Diffusiophoresis is a chemo-mechanical transduction mechanism for propelling colloid particles in a fluid in which the driving force for the motion is due to the intermolecular interactions between solute molecules surrounding the particle and the colloid itself. When solutes are asymmetrically distributed around the particle, the net interaction exerted on the colloid due to solute and solvent is unbalanced, and the particle is propelled. In the self (active) diffusiophoretic motion the concentration gradient required for the motion is provided by the colloid particle itself. In this case, for instance an asymmetric distribution of a catalyst on the particle surface brings about the concentration gradient for the motion. Prior theoretical studies of the mechanism from the coarse grained continuum approach have shown the coupled mass transfer and hydrodynamic motion in the limit in which the net van der Waals forces between all species cause a slip of the fluid on the surface of the colloid. Having assumed the length scale L of the intermolecular interaction (typically of order 1-100 nm) to be much smaller than the colloid radius, the diffusiophoretic velocity (active and passive) is to leading order independent of a (particle radius).

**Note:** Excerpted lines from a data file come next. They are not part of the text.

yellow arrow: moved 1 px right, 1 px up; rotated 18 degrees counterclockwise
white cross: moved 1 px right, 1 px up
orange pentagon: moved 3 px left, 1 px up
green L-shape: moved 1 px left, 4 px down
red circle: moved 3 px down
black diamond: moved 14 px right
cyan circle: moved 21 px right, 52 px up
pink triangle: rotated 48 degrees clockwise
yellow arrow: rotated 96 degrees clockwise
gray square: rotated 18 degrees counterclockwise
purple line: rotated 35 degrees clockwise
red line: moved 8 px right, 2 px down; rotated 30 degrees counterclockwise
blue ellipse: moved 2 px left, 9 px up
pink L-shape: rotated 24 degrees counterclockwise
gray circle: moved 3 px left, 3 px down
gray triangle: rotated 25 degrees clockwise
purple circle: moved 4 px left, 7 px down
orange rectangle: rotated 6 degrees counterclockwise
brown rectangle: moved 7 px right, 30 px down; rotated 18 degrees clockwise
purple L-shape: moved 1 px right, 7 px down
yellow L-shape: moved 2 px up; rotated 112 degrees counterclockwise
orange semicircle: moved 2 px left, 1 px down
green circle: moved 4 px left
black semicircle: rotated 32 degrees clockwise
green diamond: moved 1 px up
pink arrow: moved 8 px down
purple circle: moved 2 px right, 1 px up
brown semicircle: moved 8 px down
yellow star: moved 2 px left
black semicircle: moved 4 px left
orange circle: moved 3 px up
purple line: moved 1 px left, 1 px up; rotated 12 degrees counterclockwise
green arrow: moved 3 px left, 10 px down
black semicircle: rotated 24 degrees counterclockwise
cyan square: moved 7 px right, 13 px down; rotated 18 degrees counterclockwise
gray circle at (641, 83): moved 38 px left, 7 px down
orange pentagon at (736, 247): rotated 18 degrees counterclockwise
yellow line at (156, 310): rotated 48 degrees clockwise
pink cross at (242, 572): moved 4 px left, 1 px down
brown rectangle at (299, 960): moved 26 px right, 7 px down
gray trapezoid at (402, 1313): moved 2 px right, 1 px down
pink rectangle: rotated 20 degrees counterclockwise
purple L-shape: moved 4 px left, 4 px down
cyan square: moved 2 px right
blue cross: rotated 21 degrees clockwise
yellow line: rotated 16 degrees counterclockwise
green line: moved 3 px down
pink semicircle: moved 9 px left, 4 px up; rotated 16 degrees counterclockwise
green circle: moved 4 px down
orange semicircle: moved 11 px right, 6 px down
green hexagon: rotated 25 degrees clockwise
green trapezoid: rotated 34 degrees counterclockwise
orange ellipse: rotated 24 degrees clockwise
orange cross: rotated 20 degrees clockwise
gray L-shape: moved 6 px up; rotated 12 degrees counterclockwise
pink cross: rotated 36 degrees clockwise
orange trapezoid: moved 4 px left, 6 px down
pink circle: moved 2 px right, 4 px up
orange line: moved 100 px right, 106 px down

In this presentation, we first provide the detailed hydrodynamic analysis of stokes flow regime in order to obtain the terminal diffusiophoretic (active and passive) velocity of the colloid particle with an arbitrary shape. The mass transfer analysis is undertaken in the limit in which the fluxes generated by diffusion and the intermolecular forces are larger than the convective flux (small P'eclet number) and the reaction is slow relative to the diffusion of the solutes (small Damk"{o}hler number). Numerical solutions of the solutal mass transfer equations using a finite element technique are obtained and coupled to an integral analytical solution for doffusiophoretic velocity, to provide numerical solutions for the terminal diffusiophoretic velocity. Asymptotic calculations are also undertaken for the concentration field and velocity as L/a is small. Two interactions are examined, an exponential interaction and a long range attractive van der Waals attraction which is computed by pairwise additivity and formulated to include the attraction of the solvent with the colloid. For each interaction, the velocity decreases as the colloid radius decreases with the interaction parameters constant. For small L/a, the exponential potential decreases with an order one correction in L/a while this correction is logarithmic for the van der Waals potential.
Secondly, the diffusiophoretic motion of a colloid was considered from an atomistic scale utilizing molecular dynamics simulation in order to obtain a better insight in to how the interactions between different species in the system bring about the motion at nanoscale. These simulations are undertaken with the Lennard-Jones potential interaction between all species in the system in a priodic box. The atomistic simulation results are compared with our coarse grained continuum theory predictions in the region of overlap in order to probe the validation of continuum theory.